Exercise:
Each line that includes "arrow" must be copied from the records.

(Structured page parsing data)
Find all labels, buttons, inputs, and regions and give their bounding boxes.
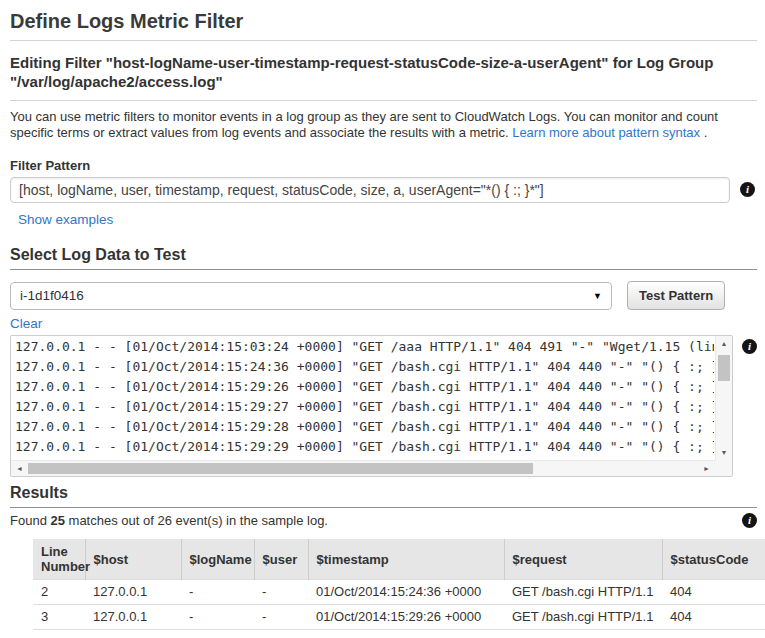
table-cell: 01/Oct/2014:15:24:36 +0000 [308,580,504,605]
found-prefix: Found [10,513,50,528]
log-line: 127.0.0.1 - - [01/Oct/2014:15:03:24 +000… [15,337,714,357]
column-header: $logName [181,539,254,580]
filter-pattern-label: Filter Pattern [10,158,757,173]
column-header: $statusCode [662,539,765,580]
vertical-scrollbar-thumb[interactable] [718,355,730,381]
define-logs-metric-filter-page: Define Logs Metric Filter Editing Filter… [0,0,765,638]
log-stream-select[interactable]: i-1d1f0416 ▼ [10,282,612,310]
table-cell [662,630,765,638]
page-title: Define Logs Metric Filter [10,10,757,41]
select-log-data-heading: Select Log Data to Test [10,246,757,270]
select-dropdown-arrow-icon: ▼ [593,291,602,301]
log-sample-textarea[interactable]: 127.0.0.1 - - [01/Oct/2014:15:03:24 +000… [10,335,733,477]
clear-link[interactable]: Clear [10,316,42,331]
editing-filter-subtitle: Editing Filter "host-logName-user-timest… [10,53,757,101]
table-cell: 01/Oct/2014:15:29:26 +0000 [308,605,504,630]
table-cell: 404 [662,605,765,630]
results-table: Line Number$host$logName$user$timestamp$… [33,539,765,638]
scroll-down-arrow-icon[interactable]: ▼ [716,449,732,456]
found-suffix: matches out of 26 event(s) in the sample… [65,513,328,528]
table-cell [308,630,504,638]
column-header: $user [254,539,308,580]
filter-pattern-input[interactable] [10,177,730,203]
filter-pattern-row: i [10,177,757,203]
table-cell: GET /bash.cgi HTTP/1.1 [504,605,662,630]
table-cell: 3 [33,605,85,630]
column-header: Line Number [33,539,85,580]
table-cell: - [254,605,308,630]
results-info-icon[interactable]: i [742,513,757,528]
column-header: $host [85,539,181,580]
scroll-left-arrow-icon[interactable]: ◄ [16,461,23,477]
log-line: 127.0.0.1 - - [01/Oct/2014:15:29:29 +000… [15,437,714,457]
log-line: 127.0.0.1 - - [01/Oct/2014:15:29:28 +000… [15,417,714,437]
column-header: $timestamp [308,539,504,580]
table-row-partial [33,630,765,638]
log-content: 127.0.0.1 - - [01/Oct/2014:15:03:24 +000… [15,337,714,459]
table-cell: - [181,580,254,605]
results-summary: Found 25 matches out of 26 event(s) in t… [10,513,742,528]
table-cell: 2 [33,580,85,605]
log-sample-row: 127.0.0.1 - - [01/Oct/2014:15:03:24 +000… [10,335,757,477]
show-examples-link[interactable]: Show examples [18,212,113,227]
log-line: 127.0.0.1 - - [01/Oct/2014:15:29:26 +000… [15,377,714,397]
match-count: 25 [50,513,64,528]
intro-suffix: . [700,125,707,140]
table-cell [33,630,85,638]
horizontal-scrollbar[interactable]: ◄ ► [11,460,715,476]
column-header: $request [504,539,662,580]
table-cell [181,630,254,638]
intro-paragraph: You can use metric filters to monitor ev… [10,109,757,140]
table-cell: - [181,605,254,630]
table-row: 2127.0.0.1--01/Oct/2014:15:24:36 +0000GE… [33,580,765,605]
results-heading: Results [10,484,757,508]
log-stream-selected-value: i-1d1f0416 [20,288,84,303]
table-cell: 127.0.0.1 [85,580,181,605]
log-line: 127.0.0.1 - - [01/Oct/2014:15:29:27 +000… [15,397,714,417]
results-table-header-row: Line Number$host$logName$user$timestamp$… [33,539,765,580]
log-source-row: i-1d1f0416 ▼ Test Pattern [10,281,757,310]
filter-pattern-info-icon[interactable]: i [740,182,755,197]
table-cell [85,630,181,638]
table-cell [504,630,662,638]
vertical-scrollbar[interactable]: ▲ ▼ [715,336,732,460]
horizontal-scrollbar-thumb[interactable] [28,463,533,474]
table-cell: 127.0.0.1 [85,605,181,630]
table-cell: 404 [662,580,765,605]
learn-more-pattern-syntax-link[interactable]: Learn more about pattern syntax [512,125,700,140]
table-row: 3127.0.0.1--01/Oct/2014:15:29:26 +0000GE… [33,605,765,630]
test-pattern-button[interactable]: Test Pattern [627,281,725,310]
table-cell: - [254,580,308,605]
results-table-body: 2127.0.0.1--01/Oct/2014:15:24:36 +0000GE… [33,580,765,638]
results-summary-row: Found 25 matches out of 26 event(s) in t… [10,513,757,528]
table-cell: GET /bash.cgi HTTP/1.1 [504,580,662,605]
scroll-up-arrow-icon[interactable]: ▲ [716,340,732,347]
scroll-right-arrow-icon[interactable]: ► [703,461,710,477]
log-sample-info-icon[interactable]: i [742,339,757,354]
scrollbar-corner [715,460,732,476]
results-table-wrap: Line Number$host$logName$user$timestamp$… [33,539,757,638]
table-cell [254,630,308,638]
log-line: 127.0.0.1 - - [01/Oct/2014:15:24:36 +000… [15,357,714,377]
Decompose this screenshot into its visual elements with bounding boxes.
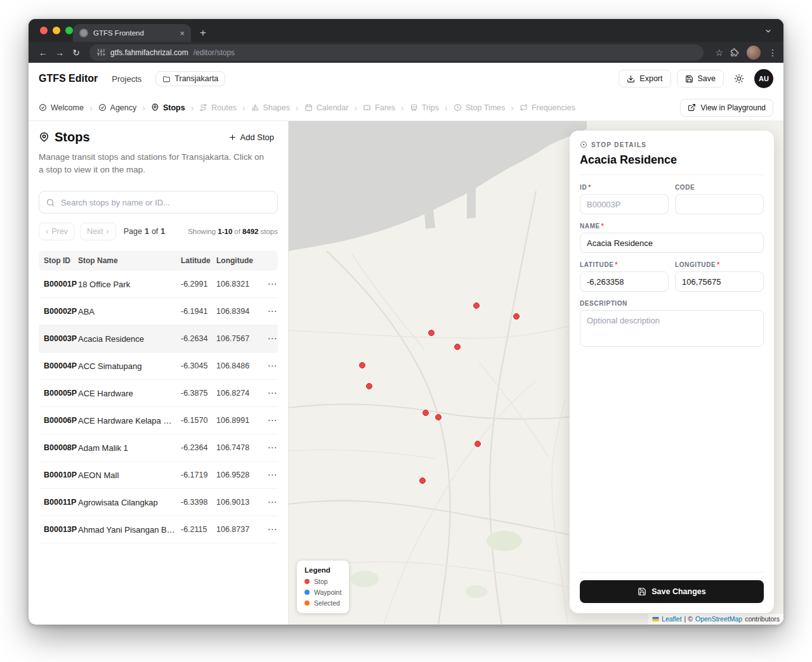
fullscreen-window-button[interactable] <box>65 27 73 34</box>
next-page-button[interactable]: Next › <box>80 223 116 240</box>
save-changes-button[interactable]: Save Changes <box>580 580 764 603</box>
stop-name: Adam Malik 1 <box>78 443 181 453</box>
theme-toggle-button[interactable] <box>730 69 749 88</box>
row-actions-button[interactable]: ⋯ <box>267 415 278 426</box>
stop-marker[interactable] <box>454 344 461 350</box>
breadcrumb-step-welcome[interactable]: Welcome <box>39 103 84 112</box>
stop-row-B00010P[interactable]: B00010PAEON Mall-6.1719106.9528⋯ <box>39 462 278 489</box>
id-field[interactable] <box>580 194 669 214</box>
close-window-button[interactable] <box>40 27 48 34</box>
back-button[interactable]: ← <box>35 48 51 57</box>
breadcrumb-step-calendar[interactable]: Calendar <box>304 103 349 112</box>
stop-id: B00010P <box>39 471 78 479</box>
row-actions-button[interactable]: ⋯ <box>267 360 278 372</box>
chevron-right-icon: › <box>296 103 299 113</box>
legend-dot <box>304 600 310 606</box>
stop-marker[interactable] <box>475 441 481 447</box>
longitude-field[interactable] <box>675 271 764 292</box>
breadcrumb-step-routes[interactable]: Routes <box>199 103 237 112</box>
row-actions-button[interactable]: ⋯ <box>267 306 278 317</box>
save-button[interactable]: Save <box>677 70 724 88</box>
breadcrumb-step-frequencies[interactable]: Frequencies <box>520 103 575 112</box>
chevron-left-icon: ‹ <box>46 227 48 236</box>
stop-row-B00003P[interactable]: B00003PAcacia Residence-6.2634106.7567⋯ <box>39 325 278 353</box>
breadcrumb-step-trips[interactable]: Trips <box>410 103 439 112</box>
openstreetmap-link[interactable]: OpenStreetMap <box>695 615 742 623</box>
row-actions-button[interactable]: ⋯ <box>267 442 278 453</box>
breadcrumb-step-stop-times[interactable]: Stop Times <box>454 103 506 112</box>
description-field[interactable] <box>580 310 764 347</box>
stop-marker[interactable] <box>513 313 520 320</box>
stop-marker[interactable] <box>473 302 480 309</box>
divider <box>580 174 764 175</box>
chevron-right-icon: › <box>511 103 514 113</box>
browser-tab[interactable]: GTFS Frontend × <box>73 24 191 42</box>
stop-id: B00005P <box>39 389 78 398</box>
export-button[interactable]: Export <box>619 70 671 88</box>
code-field[interactable] <box>675 194 764 214</box>
stop-marker[interactable] <box>428 330 435 336</box>
stop-longitude: 106.8321 <box>216 280 267 289</box>
row-actions-button[interactable]: ⋯ <box>267 496 278 508</box>
stop-row-B00006P[interactable]: B00006PACE Hardware Kelapa Ga...-6.15701… <box>39 407 278 434</box>
stop-name: ABA <box>78 307 181 316</box>
chevron-right-icon: › <box>89 103 93 113</box>
extensions-puzzle-icon[interactable] <box>730 48 739 57</box>
project-badge[interactable]: Transjakarta <box>155 71 225 86</box>
stop-row-B00005P[interactable]: B00005PACE Hardware-6.3875106.8274⋯ <box>39 380 278 407</box>
tab-close-icon[interactable]: × <box>180 29 185 38</box>
app-header: GTFS Editor Projects Transjakarta Export… <box>29 63 783 94</box>
window-controls <box>40 27 73 34</box>
row-actions-button[interactable]: ⋯ <box>267 524 278 535</box>
user-avatar[interactable]: AU <box>754 69 773 88</box>
name-field-label: Name* <box>580 223 764 230</box>
map-area[interactable]: Legend StopWaypointSelected Leaflet | © … <box>289 121 783 625</box>
browser-menu-icon[interactable]: ⋮ <box>768 48 777 58</box>
breadcrumb-step-agency[interactable]: Agency <box>98 103 137 112</box>
stop-row-B00008P[interactable]: B00008PAdam Malik 1-6.2364106.7478⋯ <box>39 434 278 462</box>
row-actions-button[interactable]: ⋯ <box>267 278 278 290</box>
stop-name: Agrowisata Cilangkap <box>78 498 181 507</box>
row-actions-button[interactable]: ⋯ <box>267 333 278 344</box>
breadcrumb-step-stops[interactable]: Stops <box>151 103 185 112</box>
stop-row-B00002P[interactable]: B00002PABA-6.1941106.8394⋯ <box>39 298 278 325</box>
stop-marker[interactable] <box>422 410 429 416</box>
new-tab-button[interactable]: + <box>200 27 206 38</box>
address-bar[interactable]: gtfs.fahmifachrizal.com/editor/stops <box>89 44 704 61</box>
stop-marker[interactable] <box>366 383 372 389</box>
site-settings-icon[interactable] <box>97 48 105 56</box>
bus-icon <box>410 103 418 112</box>
add-stop-button[interactable]: Add Stop <box>225 132 278 143</box>
legend-items: StopWaypointSelected <box>304 578 341 607</box>
pagination: ‹ Prev Next › Page 1 of 1 Showing <box>39 223 278 240</box>
prev-page-button[interactable]: ‹ Prev <box>39 223 75 240</box>
view-in-playground-button[interactable]: View in Playground <box>680 99 773 117</box>
tab-favicon-icon <box>79 29 88 37</box>
stop-row-B00011P[interactable]: B00011PAgrowisata Cilangkap-6.3398106.90… <box>39 489 278 516</box>
ticket-icon <box>363 103 371 112</box>
folder-icon <box>162 75 171 83</box>
bookmark-star-icon[interactable]: ☆ <box>715 48 723 57</box>
stop-row-B00013P[interactable]: B00013PAhmad Yani Pisangan Baru-6.211510… <box>39 516 278 543</box>
latitude-field[interactable] <box>580 271 669 292</box>
stop-row-B00001P[interactable]: B00001P18 Office Park-6.2991106.8321⋯ <box>39 271 278 298</box>
breadcrumb-step-fares[interactable]: Fares <box>363 103 395 112</box>
nav-projects-link[interactable]: Projects <box>112 74 141 84</box>
header-stop-id: Stop ID <box>39 256 78 265</box>
chevron-right-icon: › <box>191 103 194 113</box>
name-field[interactable] <box>580 233 764 253</box>
row-actions-button[interactable]: ⋯ <box>267 469 278 481</box>
browser-profile-avatar[interactable] <box>747 46 761 60</box>
row-actions-button[interactable]: ⋯ <box>267 387 278 399</box>
header-longitude: Longitude <box>216 256 267 265</box>
main-area: Stops Add Stop Manage transit stops and … <box>29 121 783 625</box>
minimize-window-button[interactable] <box>53 27 60 34</box>
leaflet-link[interactable]: Leaflet <box>662 615 682 623</box>
stop-row-B00004P[interactable]: B00004PACC Simatupang-6.3045106.8486⋯ <box>39 353 278 380</box>
search-input[interactable] <box>39 191 278 214</box>
breadcrumb-step-shapes[interactable]: Shapes <box>251 103 290 112</box>
forward-button[interactable]: → <box>51 48 68 57</box>
latitude-field-label: Latitude* <box>580 261 669 268</box>
tab-search-button[interactable] <box>762 25 775 37</box>
reload-button[interactable]: ↻ <box>68 48 84 57</box>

Exercise answer:
select-dropdown-arrow-icon: ▼ [593,291,602,301]
scroll-down-arrow-icon[interactable]: ▼ [716,449,732,456]
scroll-left-arrow-icon[interactable]: ◄ [16,461,23,477]
scroll-up-arrow-icon[interactable]: ▲ [716,340,732,347]
scroll-right-arrow-icon[interactable]: ► [703,461,710,477]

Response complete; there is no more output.